- _Collected data_
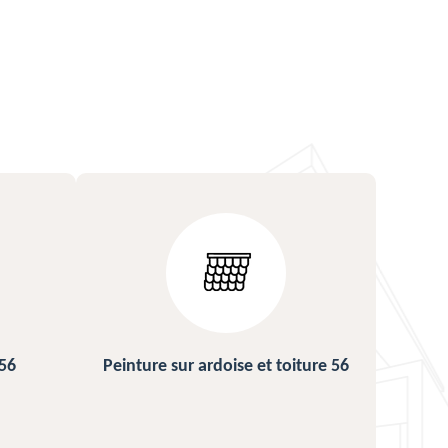
ture 56
Urgence fuite de toiture 56
Répa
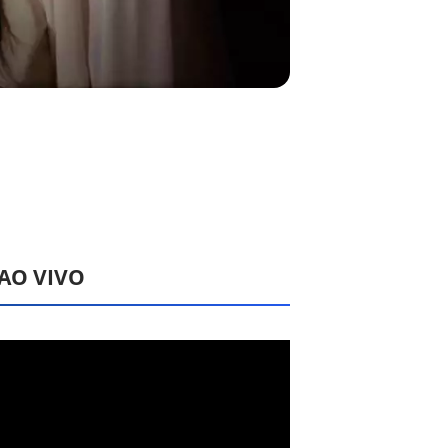
 AO VIVO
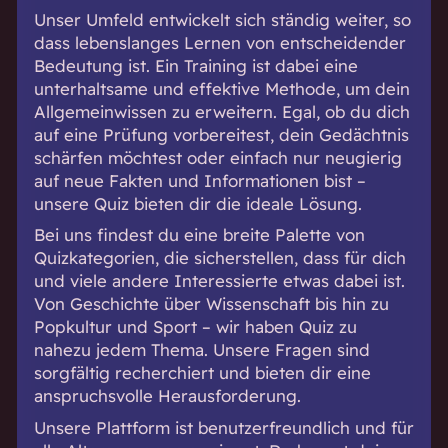
Unser Umfeld entwickelt sich ständig weiter, so
dass lebenslanges Lernen von entscheidender
Bedeutung ist. Ein Training ist dabei eine
unterhaltsame und effektive Methode, um dein
Allgemeinwissen zu erweitern. Egal, ob du dich
auf eine Prüfung vorbereitest, dein Gedächtnis
schärfen möchtest oder einfach nur neugierig
auf neue Fakten und Informationen bist –
unsere Quiz bieten dir die ideale Lösung.
Bei uns findest du eine breite Palette von
Quizkategorien, die sicherstellen, dass für dich
und viele andere Interessierte etwas dabei ist.
Von Geschichte über Wissenschaft bis hin zu
Popkultur und Sport – wir haben Quiz zu
nahezu jedem Thema. Unsere Fragen sind
sorgfältig recherchiert und bieten dir eine
anspruchsvolle Herausforderung.
Unsere Plattform ist benutzerfreundlich und für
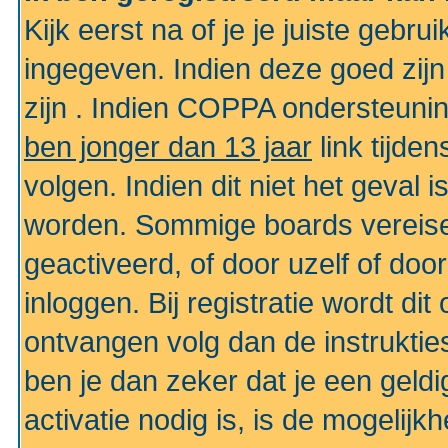
Kijk eerst na of je je juiste geb
ingegeven. Indien deze goed zij
zijn . Indien COPPA ondersteunin
ben jonger dan 13 jaar
link tijden
volgen. Indien dit niet het geval
worden. Sommige boards vereisen
geactiveerd, of door uzelf of doo
inloggen. Bij registratie wordt di
ontvangen volg dan de instruktie
ben je dan zeker dat je een gel
activatie nodig is, is de mogelij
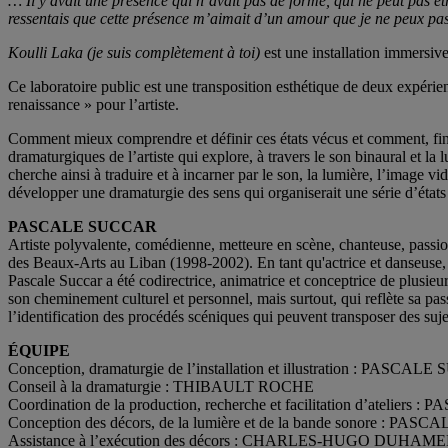
… Il y avait une présence qui n’avait pas de forme, qui ne peut pas êtr
ressentais que cette présence m’aimait d’un amour que je ne peux pa
Koulli Laka
(je suis complètement à toi)
est une installation immersive
Ce laboratoire public est une transposition esthétique de deux expérien
renaissance » pour l’artiste.
Comment mieux comprendre et définir ces états vécus et comment, finale
dramaturgiques de l’artiste qui explore, à travers le son binaural et la 
cherche ainsi à traduire et à incarner par le son, la lumière, l’image 
développer une dramaturgie des sens qui organiserait une série d’état
PASCALE SUCCAR
Artiste polyvalente, comédienne, metteure en scène, chanteuse, passi
des Beaux-Arts au Liban (1998-2002). En tant qu'actrice et danseuse, e
Pascale Succar a été codirectrice, animatrice et conceptrice de plusieu
son cheminement culturel et personnel, mais surtout, qui reflète sa passi
l’identification des procédés scéniques qui peuvent transposer des sujet
ÉQUIPE
Conception, dramaturgie de l’installation et illustration : PASCA
Conseil à la dramaturgie : THIBAULT ROCHE
Coordination de la production, recherche et facilitation d’atelier
Conception des décors, de la lumière et de la bande sonore : PA
Assistance à l’exécution des décors : CHARLES-HUGO DUH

- _Exercise_
Copy, without any change, the lines above from the one containing "développer une dramaturgie" to the end, both ends included. Add nothing else.

- _Result of this task_
développer une dramaturgie des sens qui organiserait une série d’état
PASCALE SUCCAR
Artiste polyvalente, comédienne, metteure en scène, chanteuse, passi
des Beaux-Arts au Liban (1998-2002). En tant qu'actrice et danseuse, e
Pascale Succar a été codirectrice, animatrice et conceptrice de plusieu
son cheminement culturel et personnel, mais surtout, qui reflète sa passi
l’identification des procédés scéniques qui peuvent transposer des sujet
ÉQUIPE
Conception, dramaturgie de l’installation et illustration : PASCA
Conseil à la dramaturgie : THIBAULT ROCHE
Coordination de la production, recherche et facilitation d’atelier
Conception des décors, de la lumière et de la bande sonore : PA
Assistance à l’exécution des décors : CHARLES-HUGO DUH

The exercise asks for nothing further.